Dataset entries
•••••

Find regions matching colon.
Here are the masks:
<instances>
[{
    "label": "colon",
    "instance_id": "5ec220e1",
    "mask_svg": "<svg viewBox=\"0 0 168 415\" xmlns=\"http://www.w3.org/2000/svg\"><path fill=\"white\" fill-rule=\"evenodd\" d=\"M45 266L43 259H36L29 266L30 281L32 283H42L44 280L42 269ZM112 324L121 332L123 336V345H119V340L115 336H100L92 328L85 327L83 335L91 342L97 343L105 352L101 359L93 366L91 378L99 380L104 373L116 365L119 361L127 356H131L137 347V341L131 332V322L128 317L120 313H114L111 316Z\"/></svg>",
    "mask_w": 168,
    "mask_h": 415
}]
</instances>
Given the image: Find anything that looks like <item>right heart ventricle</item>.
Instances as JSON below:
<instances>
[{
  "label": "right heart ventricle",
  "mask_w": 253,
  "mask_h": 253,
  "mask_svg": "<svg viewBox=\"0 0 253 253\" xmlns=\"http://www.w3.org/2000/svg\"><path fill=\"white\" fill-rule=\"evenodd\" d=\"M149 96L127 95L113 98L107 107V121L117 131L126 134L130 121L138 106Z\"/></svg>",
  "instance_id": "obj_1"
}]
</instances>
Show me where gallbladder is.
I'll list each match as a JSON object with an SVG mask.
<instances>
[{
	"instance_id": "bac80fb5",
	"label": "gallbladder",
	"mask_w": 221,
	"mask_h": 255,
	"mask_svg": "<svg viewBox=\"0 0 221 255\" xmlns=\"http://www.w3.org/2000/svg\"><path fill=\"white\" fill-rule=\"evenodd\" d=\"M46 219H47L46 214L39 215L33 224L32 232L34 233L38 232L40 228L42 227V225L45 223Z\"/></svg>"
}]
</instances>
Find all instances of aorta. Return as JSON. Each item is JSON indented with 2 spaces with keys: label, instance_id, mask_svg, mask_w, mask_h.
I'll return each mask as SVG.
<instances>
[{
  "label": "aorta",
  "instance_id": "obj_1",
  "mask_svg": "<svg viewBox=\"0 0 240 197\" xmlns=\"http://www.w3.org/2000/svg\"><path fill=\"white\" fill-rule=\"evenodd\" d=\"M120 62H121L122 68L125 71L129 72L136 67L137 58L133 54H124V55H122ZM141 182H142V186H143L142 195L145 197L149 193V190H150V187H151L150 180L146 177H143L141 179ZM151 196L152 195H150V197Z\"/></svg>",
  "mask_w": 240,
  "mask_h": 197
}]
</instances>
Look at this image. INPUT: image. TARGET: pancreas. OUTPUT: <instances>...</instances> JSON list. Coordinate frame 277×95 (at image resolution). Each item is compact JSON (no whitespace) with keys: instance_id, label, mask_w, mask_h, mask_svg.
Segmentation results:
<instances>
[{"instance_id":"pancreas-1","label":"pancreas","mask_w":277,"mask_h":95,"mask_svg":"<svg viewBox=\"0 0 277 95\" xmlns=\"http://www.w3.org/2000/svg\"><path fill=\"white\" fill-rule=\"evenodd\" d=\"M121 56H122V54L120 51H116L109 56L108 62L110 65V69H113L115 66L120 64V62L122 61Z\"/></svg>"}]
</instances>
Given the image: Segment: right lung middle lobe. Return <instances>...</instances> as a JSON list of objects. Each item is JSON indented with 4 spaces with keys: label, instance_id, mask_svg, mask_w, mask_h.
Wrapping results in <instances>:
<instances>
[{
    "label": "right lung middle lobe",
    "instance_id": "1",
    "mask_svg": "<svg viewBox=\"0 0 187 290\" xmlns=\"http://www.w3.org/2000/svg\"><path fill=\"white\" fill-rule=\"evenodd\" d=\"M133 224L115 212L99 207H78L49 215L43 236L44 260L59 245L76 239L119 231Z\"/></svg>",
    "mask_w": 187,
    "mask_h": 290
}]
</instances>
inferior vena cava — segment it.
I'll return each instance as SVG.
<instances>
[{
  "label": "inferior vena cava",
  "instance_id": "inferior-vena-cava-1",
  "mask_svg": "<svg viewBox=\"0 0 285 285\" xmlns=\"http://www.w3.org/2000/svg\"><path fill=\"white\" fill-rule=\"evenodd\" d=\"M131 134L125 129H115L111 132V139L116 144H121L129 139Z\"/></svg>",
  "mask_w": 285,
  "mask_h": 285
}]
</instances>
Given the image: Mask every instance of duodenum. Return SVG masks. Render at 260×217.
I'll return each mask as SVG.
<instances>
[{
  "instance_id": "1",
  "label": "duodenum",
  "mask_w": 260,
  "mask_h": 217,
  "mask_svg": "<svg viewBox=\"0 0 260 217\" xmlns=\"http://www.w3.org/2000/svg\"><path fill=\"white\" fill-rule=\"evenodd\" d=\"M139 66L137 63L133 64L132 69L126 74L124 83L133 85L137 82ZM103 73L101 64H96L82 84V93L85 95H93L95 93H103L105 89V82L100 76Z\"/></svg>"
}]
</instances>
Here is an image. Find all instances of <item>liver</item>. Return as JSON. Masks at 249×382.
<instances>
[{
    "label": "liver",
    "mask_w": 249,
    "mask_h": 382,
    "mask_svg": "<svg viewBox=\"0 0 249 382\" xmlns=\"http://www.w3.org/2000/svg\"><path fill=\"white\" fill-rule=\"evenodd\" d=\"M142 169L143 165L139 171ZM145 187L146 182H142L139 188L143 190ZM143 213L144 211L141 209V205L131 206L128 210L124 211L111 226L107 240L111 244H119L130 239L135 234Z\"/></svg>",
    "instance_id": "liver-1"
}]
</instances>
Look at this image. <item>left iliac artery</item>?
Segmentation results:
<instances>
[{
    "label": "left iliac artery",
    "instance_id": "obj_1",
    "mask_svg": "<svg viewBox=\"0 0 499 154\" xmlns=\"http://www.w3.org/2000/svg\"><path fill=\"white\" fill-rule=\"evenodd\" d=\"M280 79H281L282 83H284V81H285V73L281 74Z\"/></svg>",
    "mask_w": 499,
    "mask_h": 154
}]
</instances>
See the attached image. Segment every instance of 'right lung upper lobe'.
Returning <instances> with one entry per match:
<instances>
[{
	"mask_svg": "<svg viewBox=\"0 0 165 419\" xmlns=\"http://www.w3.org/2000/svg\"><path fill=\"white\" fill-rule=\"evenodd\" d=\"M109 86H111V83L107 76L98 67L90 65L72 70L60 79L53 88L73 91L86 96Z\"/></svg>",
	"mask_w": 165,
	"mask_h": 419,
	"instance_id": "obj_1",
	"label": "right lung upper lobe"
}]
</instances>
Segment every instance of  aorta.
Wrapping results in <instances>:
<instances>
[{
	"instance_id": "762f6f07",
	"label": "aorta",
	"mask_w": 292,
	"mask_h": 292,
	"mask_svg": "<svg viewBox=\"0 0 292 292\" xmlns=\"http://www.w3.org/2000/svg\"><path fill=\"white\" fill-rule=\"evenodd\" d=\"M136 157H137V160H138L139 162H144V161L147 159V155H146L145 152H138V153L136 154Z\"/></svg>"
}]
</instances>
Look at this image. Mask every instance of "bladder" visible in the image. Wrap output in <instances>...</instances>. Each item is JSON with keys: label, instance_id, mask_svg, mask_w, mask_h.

•••••

# [Work required]
An exact transcription of the data above is required.

# [Response below]
Find regions matching colon.
Here are the masks:
<instances>
[{
    "label": "colon",
    "instance_id": "5ec220e1",
    "mask_svg": "<svg viewBox=\"0 0 168 415\" xmlns=\"http://www.w3.org/2000/svg\"><path fill=\"white\" fill-rule=\"evenodd\" d=\"M45 266L43 259H36L29 266L30 281L32 283H42L44 280L42 269ZM112 324L121 332L123 336V345H119V340L115 336H100L92 328L85 327L83 335L91 342L97 343L105 352L101 359L93 366L91 378L99 380L104 373L116 365L119 361L127 356H131L137 347V341L131 332V322L128 317L120 313H114L111 316Z\"/></svg>",
    "mask_w": 168,
    "mask_h": 415
}]
</instances>
Given the image: Find anything that looks like <item>right heart ventricle</item>.
Instances as JSON below:
<instances>
[{
  "label": "right heart ventricle",
  "mask_w": 253,
  "mask_h": 253,
  "mask_svg": "<svg viewBox=\"0 0 253 253\" xmlns=\"http://www.w3.org/2000/svg\"><path fill=\"white\" fill-rule=\"evenodd\" d=\"M149 96L127 95L113 98L107 107V121L117 131L126 134L130 121L138 106Z\"/></svg>",
  "instance_id": "obj_1"
}]
</instances>
Show me where gallbladder is.
I'll list each match as a JSON object with an SVG mask.
<instances>
[{
	"instance_id": "bac80fb5",
	"label": "gallbladder",
	"mask_w": 221,
	"mask_h": 255,
	"mask_svg": "<svg viewBox=\"0 0 221 255\" xmlns=\"http://www.w3.org/2000/svg\"><path fill=\"white\" fill-rule=\"evenodd\" d=\"M46 219H47L46 214L39 215L33 224L32 232L34 233L38 232L40 228L42 227V225L45 223Z\"/></svg>"
}]
</instances>
Find all instances of aorta. Return as JSON. Each item is JSON indented with 2 spaces with keys: label, instance_id, mask_svg, mask_w, mask_h.
I'll return each mask as SVG.
<instances>
[{
  "label": "aorta",
  "instance_id": "obj_1",
  "mask_svg": "<svg viewBox=\"0 0 240 197\" xmlns=\"http://www.w3.org/2000/svg\"><path fill=\"white\" fill-rule=\"evenodd\" d=\"M120 62H121L122 68L125 71L129 72L136 67L137 58L133 54H124V55H122ZM141 182H142V186H143L142 195L145 197L149 193V190H150V187H151L150 180L146 177H143L141 179ZM151 196L152 195H150V197Z\"/></svg>",
  "mask_w": 240,
  "mask_h": 197
}]
</instances>
Look at this image. INPUT: image. TARGET: pancreas. OUTPUT: <instances>...</instances> JSON list. Coordinate frame 277×95 (at image resolution). Each item is compact JSON (no whitespace) with keys: instance_id, label, mask_w, mask_h, mask_svg.
Segmentation results:
<instances>
[{"instance_id":"pancreas-1","label":"pancreas","mask_w":277,"mask_h":95,"mask_svg":"<svg viewBox=\"0 0 277 95\" xmlns=\"http://www.w3.org/2000/svg\"><path fill=\"white\" fill-rule=\"evenodd\" d=\"M121 56H122V54L120 51H116L109 56L108 62L110 65V69H113L115 66L120 64V62L122 61Z\"/></svg>"}]
</instances>
Given the image: Segment: right lung middle lobe. Return <instances>...</instances> as a JSON list of objects. Each item is JSON indented with 4 spaces with keys: label, instance_id, mask_svg, mask_w, mask_h.
Wrapping results in <instances>:
<instances>
[{
    "label": "right lung middle lobe",
    "instance_id": "1",
    "mask_svg": "<svg viewBox=\"0 0 187 290\" xmlns=\"http://www.w3.org/2000/svg\"><path fill=\"white\" fill-rule=\"evenodd\" d=\"M133 224L115 212L99 207H78L49 215L43 236L44 260L59 245L76 239L119 231Z\"/></svg>",
    "mask_w": 187,
    "mask_h": 290
}]
</instances>
inferior vena cava — segment it.
I'll return each instance as SVG.
<instances>
[{
  "label": "inferior vena cava",
  "instance_id": "inferior-vena-cava-1",
  "mask_svg": "<svg viewBox=\"0 0 285 285\" xmlns=\"http://www.w3.org/2000/svg\"><path fill=\"white\" fill-rule=\"evenodd\" d=\"M131 134L125 129H115L111 132V139L116 144H121L129 139Z\"/></svg>",
  "mask_w": 285,
  "mask_h": 285
}]
</instances>
Given the image: Mask every instance of duodenum. Return SVG masks. Render at 260×217.
I'll return each mask as SVG.
<instances>
[{
  "instance_id": "1",
  "label": "duodenum",
  "mask_w": 260,
  "mask_h": 217,
  "mask_svg": "<svg viewBox=\"0 0 260 217\" xmlns=\"http://www.w3.org/2000/svg\"><path fill=\"white\" fill-rule=\"evenodd\" d=\"M139 66L137 63L133 64L132 69L126 74L124 83L133 85L137 82ZM103 73L101 64H96L82 84V93L85 95H93L95 93H103L105 89V82L100 76Z\"/></svg>"
}]
</instances>
Here is an image. Find all instances of <item>liver</item>. Return as JSON. Masks at 249×382.
<instances>
[{
    "label": "liver",
    "mask_w": 249,
    "mask_h": 382,
    "mask_svg": "<svg viewBox=\"0 0 249 382\" xmlns=\"http://www.w3.org/2000/svg\"><path fill=\"white\" fill-rule=\"evenodd\" d=\"M142 169L143 165L139 171ZM145 187L146 182H142L139 188L143 190ZM143 213L144 211L141 209V205L131 206L128 210L124 211L111 226L107 240L111 244H119L130 239L135 234Z\"/></svg>",
    "instance_id": "liver-1"
}]
</instances>
Look at this image. <item>left iliac artery</item>?
Segmentation results:
<instances>
[{
    "label": "left iliac artery",
    "instance_id": "obj_1",
    "mask_svg": "<svg viewBox=\"0 0 499 154\" xmlns=\"http://www.w3.org/2000/svg\"><path fill=\"white\" fill-rule=\"evenodd\" d=\"M280 79H281L282 83H284V81H285V73L281 74Z\"/></svg>",
    "mask_w": 499,
    "mask_h": 154
}]
</instances>
See the attached image. Segment every instance of 'right lung upper lobe'.
Returning <instances> with one entry per match:
<instances>
[{
	"mask_svg": "<svg viewBox=\"0 0 165 419\" xmlns=\"http://www.w3.org/2000/svg\"><path fill=\"white\" fill-rule=\"evenodd\" d=\"M109 86H111V83L107 76L98 67L90 65L72 70L60 79L53 88L73 91L86 96Z\"/></svg>",
	"mask_w": 165,
	"mask_h": 419,
	"instance_id": "obj_1",
	"label": "right lung upper lobe"
}]
</instances>
Segment every instance of  aorta.
Wrapping results in <instances>:
<instances>
[{
	"instance_id": "762f6f07",
	"label": "aorta",
	"mask_w": 292,
	"mask_h": 292,
	"mask_svg": "<svg viewBox=\"0 0 292 292\" xmlns=\"http://www.w3.org/2000/svg\"><path fill=\"white\" fill-rule=\"evenodd\" d=\"M136 157H137V160H138L139 162H144V161L147 159V155H146L145 152H138V153L136 154Z\"/></svg>"
}]
</instances>
Look at this image. Mask every instance of "bladder" visible in the image. Wrap output in <instances>...</instances>. Each item is JSON with keys: label, instance_id, mask_svg, mask_w, mask_h.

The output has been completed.